A best guess dynamical history of SQ goes as follows. Stephan's Quintet is composed of a kernal of three galaxies (NGC 7317, 7318A, and 7319) that has sufficient mass to attract nearby galaxies into high velocity encounters. A luminous halo surrounds the triplet kernel indicating it is a dynamically evolved somewhat stable aggregate system with a true physical relationship. The triplet has probably formed over the last 2 billion years starting with tidal flows and more recently with merging of halo structures. A fourth member NGC 7320C was probably captured within the last one billion years but is only loosely bound to the system at present. NGC 7318B is almost certainly entering the group for the first time in the form of a high velocity collision with NGC 7318A. The interloper NGC 7230 lies at a similar redshift to the nearby galaxy NGC 7331 and is most likely physically related to that system. If this history is correct it suggests that compact groups may get their start as tightly bound subsystems or kernels, with later interactions with loosely bound, or even unbound, populations of infalling neighbor galaxies. Possibly a common scenerio for compact groups would involve a triplet or quartet kernel acting as a seed, gravitationally attracting intruders into collisions and subsequent mergers with the group.
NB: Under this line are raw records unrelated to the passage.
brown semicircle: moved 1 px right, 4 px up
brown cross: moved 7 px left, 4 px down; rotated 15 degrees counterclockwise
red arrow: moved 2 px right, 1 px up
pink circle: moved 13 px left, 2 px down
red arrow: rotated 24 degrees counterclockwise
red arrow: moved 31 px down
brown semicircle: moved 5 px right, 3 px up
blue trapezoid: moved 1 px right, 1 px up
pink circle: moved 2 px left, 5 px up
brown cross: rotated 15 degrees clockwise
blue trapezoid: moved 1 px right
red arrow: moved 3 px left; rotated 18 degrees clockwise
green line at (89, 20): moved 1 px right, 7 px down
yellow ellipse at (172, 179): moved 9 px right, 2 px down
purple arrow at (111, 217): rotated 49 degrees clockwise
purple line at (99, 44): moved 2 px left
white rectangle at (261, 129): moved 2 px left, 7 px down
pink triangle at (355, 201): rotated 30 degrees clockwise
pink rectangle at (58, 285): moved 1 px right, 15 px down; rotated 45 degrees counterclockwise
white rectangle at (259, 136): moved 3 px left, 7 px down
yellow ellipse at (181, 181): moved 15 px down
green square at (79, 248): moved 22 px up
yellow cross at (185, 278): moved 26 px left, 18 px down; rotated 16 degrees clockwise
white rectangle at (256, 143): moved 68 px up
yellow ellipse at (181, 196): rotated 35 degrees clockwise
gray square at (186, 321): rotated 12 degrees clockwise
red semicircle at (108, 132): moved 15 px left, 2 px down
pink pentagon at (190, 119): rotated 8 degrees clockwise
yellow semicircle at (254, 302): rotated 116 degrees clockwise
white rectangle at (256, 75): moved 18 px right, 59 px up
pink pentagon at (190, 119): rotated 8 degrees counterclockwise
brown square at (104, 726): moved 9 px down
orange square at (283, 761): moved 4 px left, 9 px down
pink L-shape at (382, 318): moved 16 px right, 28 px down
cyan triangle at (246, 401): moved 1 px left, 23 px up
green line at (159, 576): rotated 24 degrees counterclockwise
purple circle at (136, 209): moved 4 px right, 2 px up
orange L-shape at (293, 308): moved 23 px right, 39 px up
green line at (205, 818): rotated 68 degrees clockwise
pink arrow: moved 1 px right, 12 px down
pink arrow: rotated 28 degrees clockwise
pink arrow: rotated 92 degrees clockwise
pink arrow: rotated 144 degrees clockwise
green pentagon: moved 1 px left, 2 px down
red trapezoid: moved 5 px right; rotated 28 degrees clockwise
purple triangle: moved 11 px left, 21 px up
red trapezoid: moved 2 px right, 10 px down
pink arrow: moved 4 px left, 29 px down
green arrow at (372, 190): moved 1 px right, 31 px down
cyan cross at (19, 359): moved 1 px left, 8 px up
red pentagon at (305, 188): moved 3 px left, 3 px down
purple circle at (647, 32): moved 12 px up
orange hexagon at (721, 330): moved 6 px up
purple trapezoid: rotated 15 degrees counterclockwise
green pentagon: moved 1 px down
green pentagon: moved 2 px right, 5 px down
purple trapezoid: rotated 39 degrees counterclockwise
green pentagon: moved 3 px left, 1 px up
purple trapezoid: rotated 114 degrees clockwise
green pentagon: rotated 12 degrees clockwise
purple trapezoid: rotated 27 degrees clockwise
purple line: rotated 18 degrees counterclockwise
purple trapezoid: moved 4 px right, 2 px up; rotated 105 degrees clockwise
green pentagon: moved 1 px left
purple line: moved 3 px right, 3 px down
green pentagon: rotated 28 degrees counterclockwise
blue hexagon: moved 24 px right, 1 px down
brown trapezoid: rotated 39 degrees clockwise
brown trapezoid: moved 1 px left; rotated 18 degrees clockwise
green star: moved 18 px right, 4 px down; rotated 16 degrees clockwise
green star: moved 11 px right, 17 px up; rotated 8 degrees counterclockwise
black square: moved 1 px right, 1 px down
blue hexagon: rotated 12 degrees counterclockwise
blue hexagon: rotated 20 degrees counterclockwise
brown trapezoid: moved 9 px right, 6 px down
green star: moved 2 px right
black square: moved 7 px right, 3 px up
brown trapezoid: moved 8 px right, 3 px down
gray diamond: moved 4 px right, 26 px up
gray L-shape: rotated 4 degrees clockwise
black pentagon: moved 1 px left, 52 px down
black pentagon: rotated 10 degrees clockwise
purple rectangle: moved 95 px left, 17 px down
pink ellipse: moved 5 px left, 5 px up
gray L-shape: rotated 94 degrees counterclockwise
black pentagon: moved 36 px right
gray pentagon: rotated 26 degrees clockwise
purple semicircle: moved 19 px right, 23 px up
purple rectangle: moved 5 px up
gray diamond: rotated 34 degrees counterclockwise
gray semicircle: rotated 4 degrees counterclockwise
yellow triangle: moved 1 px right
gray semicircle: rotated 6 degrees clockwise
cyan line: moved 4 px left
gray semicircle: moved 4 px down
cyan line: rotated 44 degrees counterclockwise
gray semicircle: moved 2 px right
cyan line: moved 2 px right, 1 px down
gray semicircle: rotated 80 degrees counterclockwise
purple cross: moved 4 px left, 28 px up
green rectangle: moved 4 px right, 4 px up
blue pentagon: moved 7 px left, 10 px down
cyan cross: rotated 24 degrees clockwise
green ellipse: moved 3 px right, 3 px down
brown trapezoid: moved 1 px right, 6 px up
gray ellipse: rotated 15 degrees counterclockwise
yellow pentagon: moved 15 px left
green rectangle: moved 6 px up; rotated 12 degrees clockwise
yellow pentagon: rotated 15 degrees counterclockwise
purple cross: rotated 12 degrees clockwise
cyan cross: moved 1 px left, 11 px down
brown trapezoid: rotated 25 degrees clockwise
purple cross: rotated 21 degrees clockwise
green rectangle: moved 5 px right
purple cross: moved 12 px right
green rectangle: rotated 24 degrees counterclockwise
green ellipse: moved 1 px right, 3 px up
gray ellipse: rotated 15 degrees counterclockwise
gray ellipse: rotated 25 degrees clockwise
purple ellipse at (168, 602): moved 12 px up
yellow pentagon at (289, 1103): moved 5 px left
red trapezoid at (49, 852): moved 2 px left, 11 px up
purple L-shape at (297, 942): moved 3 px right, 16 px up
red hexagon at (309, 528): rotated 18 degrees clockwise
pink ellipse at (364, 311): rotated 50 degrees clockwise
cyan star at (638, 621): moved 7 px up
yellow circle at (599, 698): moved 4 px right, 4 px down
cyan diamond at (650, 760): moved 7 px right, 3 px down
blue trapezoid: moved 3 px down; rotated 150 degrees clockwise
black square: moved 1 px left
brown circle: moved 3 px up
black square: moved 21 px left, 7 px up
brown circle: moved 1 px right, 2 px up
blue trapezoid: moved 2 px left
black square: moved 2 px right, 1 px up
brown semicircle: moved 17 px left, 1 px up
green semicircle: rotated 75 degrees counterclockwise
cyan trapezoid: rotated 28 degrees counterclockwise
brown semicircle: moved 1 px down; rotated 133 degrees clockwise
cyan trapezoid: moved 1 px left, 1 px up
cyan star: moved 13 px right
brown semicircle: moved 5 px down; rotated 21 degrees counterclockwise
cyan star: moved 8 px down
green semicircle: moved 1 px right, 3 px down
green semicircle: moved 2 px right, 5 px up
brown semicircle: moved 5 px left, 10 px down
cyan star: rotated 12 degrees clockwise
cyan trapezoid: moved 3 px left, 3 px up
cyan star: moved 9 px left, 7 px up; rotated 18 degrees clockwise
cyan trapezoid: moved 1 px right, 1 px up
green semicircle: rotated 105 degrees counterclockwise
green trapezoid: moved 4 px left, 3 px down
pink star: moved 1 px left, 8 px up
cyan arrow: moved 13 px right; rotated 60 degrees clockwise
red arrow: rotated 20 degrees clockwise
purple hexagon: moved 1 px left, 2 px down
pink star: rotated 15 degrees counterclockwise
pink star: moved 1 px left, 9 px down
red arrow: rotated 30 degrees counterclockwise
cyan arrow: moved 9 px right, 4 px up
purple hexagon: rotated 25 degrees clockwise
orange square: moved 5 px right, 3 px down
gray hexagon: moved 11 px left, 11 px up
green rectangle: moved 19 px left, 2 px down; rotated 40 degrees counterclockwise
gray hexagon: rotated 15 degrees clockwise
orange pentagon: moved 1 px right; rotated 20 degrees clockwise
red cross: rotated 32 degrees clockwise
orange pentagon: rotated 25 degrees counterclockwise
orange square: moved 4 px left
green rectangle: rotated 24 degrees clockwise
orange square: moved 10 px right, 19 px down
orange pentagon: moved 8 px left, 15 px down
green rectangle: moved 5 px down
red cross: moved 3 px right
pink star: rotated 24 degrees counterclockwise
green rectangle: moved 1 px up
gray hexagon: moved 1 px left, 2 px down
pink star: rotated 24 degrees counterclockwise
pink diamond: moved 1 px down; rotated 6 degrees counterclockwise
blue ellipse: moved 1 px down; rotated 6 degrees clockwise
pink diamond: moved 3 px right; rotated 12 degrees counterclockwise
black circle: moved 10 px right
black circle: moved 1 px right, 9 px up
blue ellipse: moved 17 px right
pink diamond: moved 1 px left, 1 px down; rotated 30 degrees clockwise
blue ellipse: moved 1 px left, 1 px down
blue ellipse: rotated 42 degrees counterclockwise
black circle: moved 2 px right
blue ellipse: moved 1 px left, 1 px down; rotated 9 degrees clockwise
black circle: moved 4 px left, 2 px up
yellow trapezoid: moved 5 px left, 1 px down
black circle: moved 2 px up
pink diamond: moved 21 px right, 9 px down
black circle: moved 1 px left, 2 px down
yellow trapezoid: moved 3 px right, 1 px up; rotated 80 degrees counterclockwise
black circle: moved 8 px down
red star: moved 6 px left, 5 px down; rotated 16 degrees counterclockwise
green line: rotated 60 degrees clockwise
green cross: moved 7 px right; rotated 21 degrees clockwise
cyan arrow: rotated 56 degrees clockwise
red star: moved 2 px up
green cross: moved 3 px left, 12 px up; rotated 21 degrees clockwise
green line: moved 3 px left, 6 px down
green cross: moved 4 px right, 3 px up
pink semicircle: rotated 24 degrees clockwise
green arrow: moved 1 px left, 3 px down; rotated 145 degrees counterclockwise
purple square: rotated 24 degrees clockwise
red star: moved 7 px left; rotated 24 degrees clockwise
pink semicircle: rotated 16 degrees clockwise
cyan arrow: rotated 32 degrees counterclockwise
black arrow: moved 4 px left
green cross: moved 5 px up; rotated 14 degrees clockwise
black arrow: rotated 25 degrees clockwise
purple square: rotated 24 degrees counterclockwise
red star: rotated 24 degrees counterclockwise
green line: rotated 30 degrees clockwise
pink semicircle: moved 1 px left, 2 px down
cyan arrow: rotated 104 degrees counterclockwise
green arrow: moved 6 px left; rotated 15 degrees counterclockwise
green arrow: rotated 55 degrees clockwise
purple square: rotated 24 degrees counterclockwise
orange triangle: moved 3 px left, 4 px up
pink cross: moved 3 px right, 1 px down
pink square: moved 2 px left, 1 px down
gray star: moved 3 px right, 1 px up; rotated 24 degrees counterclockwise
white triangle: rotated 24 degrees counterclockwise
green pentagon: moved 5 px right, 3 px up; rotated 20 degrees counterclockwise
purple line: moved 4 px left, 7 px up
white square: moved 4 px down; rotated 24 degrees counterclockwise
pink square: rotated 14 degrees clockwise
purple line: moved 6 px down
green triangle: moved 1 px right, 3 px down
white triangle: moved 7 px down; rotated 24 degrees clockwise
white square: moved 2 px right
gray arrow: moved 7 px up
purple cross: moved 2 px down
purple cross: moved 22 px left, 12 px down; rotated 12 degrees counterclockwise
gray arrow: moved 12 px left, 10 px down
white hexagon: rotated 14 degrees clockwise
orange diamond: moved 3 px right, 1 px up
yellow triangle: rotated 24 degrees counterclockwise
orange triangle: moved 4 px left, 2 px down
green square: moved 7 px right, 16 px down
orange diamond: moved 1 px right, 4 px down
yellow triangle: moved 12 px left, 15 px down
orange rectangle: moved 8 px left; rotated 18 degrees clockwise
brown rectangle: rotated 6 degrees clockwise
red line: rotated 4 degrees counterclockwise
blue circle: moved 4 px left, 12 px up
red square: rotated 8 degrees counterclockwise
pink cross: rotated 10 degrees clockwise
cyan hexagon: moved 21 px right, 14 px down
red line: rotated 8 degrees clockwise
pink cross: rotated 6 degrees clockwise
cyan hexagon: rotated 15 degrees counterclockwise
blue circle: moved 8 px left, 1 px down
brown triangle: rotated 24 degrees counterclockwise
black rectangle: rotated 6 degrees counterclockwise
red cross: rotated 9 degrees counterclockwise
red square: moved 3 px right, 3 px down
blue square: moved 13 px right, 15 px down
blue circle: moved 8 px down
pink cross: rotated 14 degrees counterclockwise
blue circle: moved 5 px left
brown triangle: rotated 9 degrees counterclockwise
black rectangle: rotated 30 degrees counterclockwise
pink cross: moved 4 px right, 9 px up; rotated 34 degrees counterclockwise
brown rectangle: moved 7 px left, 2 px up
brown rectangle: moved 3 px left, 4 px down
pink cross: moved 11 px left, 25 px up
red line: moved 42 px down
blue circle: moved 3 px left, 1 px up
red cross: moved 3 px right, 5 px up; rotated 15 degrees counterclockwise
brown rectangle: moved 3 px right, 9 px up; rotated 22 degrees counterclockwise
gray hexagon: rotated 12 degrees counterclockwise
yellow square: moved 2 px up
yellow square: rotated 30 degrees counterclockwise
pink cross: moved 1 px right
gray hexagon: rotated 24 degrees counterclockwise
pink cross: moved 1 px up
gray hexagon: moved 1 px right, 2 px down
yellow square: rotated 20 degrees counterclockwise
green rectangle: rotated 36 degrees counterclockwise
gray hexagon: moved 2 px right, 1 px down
Membership among compact groups of galaxies is an ongoing controversy among astronomers. Interlopers having discordant redshifts occur with unexpected frequency of 43% among compact groups creating an intriguing problem that has so far eluded an explanation. Although redshift evidence is felt to be reliable confirmation of membership other theories have come forth to explain the apparent proximity of compact groups. One explanation is that many of the compact groups may actually be looser groupings aligned along filaments of larger clusters creating an appearance of proximity along our line of site. More detailed studies should provide answers to these questions.
Red shift measurements are though to be an indirect but reliable method of establishing distances of galaxies. The premise of the method lies in the "Hubble Law" which states that due to the general expansion of the universe, the velocity at which a galaxy is receding is proportional to the distance of that galaxy from us. Galaxies having the same redshift are thought to reside at the same distance from earth.